The meat birds were something of an afterthought, but I was curious about what they would be like. We have killed and eaten our too-old-to-lay-anymore flocks, with varying success. It took me years to figure out how to cook those "tough old biddies". I wondered if it was possible to raise meat as tender as what we bought in the supermarket, or, as the animal rights people claim, if you had to confine chickens to small areas to get that sort of meat.
I have raised mail-order chicks more times than I can count, and I approached the job like a cook with a familiar recipe. I skimmed the direction, but I didn't worry too much, especially since it was May and the weather had warmed up. But raising those Cornish Cross birds was a very different chicken rearing experience. They simply have no "off switch" on their appetites. They would eat until they passed out with their heads in the food dish. Here is a picture of the difference in size after only a few weeks. We had some that had leg problems at only ten days. I had to ration the feed more closely and give them extra B vitamins.

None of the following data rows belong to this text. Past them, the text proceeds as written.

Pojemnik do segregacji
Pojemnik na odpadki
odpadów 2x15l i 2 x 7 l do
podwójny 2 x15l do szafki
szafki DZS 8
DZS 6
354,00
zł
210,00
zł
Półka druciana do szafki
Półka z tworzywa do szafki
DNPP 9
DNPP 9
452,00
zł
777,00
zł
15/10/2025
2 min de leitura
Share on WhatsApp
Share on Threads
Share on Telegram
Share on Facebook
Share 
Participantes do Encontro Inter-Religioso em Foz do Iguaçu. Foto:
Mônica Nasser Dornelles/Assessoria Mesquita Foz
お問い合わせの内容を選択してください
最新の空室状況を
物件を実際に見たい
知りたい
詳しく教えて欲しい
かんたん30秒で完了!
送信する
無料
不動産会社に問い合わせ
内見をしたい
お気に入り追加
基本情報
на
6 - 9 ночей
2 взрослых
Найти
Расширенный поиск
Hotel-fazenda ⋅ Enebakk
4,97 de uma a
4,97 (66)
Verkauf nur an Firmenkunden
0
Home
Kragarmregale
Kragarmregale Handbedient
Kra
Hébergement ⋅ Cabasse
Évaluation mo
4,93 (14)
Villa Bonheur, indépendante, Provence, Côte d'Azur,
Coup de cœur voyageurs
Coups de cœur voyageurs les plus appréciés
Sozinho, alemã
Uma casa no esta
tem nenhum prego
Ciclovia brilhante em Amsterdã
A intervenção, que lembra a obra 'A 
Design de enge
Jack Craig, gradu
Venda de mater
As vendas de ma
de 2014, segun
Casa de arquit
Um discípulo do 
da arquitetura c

Our friends had wanted some banties, and I had worried about the big meat birds picking on the little banties. I turned out to have the opposite problem. The meat birds were so sparsely feathered and moved so seldom that the smaller more active chickens started picking on the meat birds' bare patches. When we moved them out to the barn, the laying breeds readily took to running up and down the ramp to the outside pen, but only a few of the meat hens could make it. My account of their behavior at that time read like this:
I've had quite a time trying to keep their breasts from being soiled by laying in dirty straw. When I put this bird down to take a photo next to a normal sized hen, it pooped a copious pile, then immediately lay down in its own poop, as if it couldn't fathom the idea of making a choice where to lay down.
This is what they looked like at 8 weeks. We didn't time the project very well, as they should have been slaughtered then, but we don't like to slaughter in the heat of summer. When we did slaughter in September, they were huge, and I wasn't sure if they would fit in the freezer, so we only did the roosters. We had 5 roosters to kill, but they were so delicate that one died the night before, apparently from the stress of being caught and carried. So we killed 4 roosters, and I thought it was great because the hens started laying eggs the next day, well before our laying birds the same age had begun to produce.
Cornish Cross are not a laying breed, though, and my plan to keep some meat "on the hoof" instead of in the freezer was a bust. Very soon those hens were laying very large eggs and two got "egg-bound" and died. One more died of no apparent reason, it didn't even get sick, just died one night. The last hen is still in the barn, not very mobile, but surviving along with the layers.
I would characterize the whole project as a flop, except for one thing. The meat was amazing. I saved the smallest rooster to roast whole, all 13 pounds of it, and it was our Thanksgiving dinner. The meat was tender and nearly without fat. I packaged the rest of them as legs, skinless split breasts, soup bones, and stock. With three of us home now, one split breast, about a pound and a half of meat, makes a meal with leftovers. I was wondering if we could raise meat that wasn't as tough as an old tire. What we got was some of the best chicken I've ever eaten, meat that makes those supermarket birds look third rate.
Would I raise these birds again? Probably not. With the price of corn going so high, it makes more sense for a backyard bird to grow a little slower and be less dependent on the feed store. If I was growing grain for market, and had lots of corn to spare, I would raise Cornish Cross chickens again, but start them later in the year so that they would be slaughtered in October. And I would--duh!--read the instructions and follow them to a T.
Do I think that breeding these birds is intrinsically wrong? No worse than the over bred specimens in the dog world.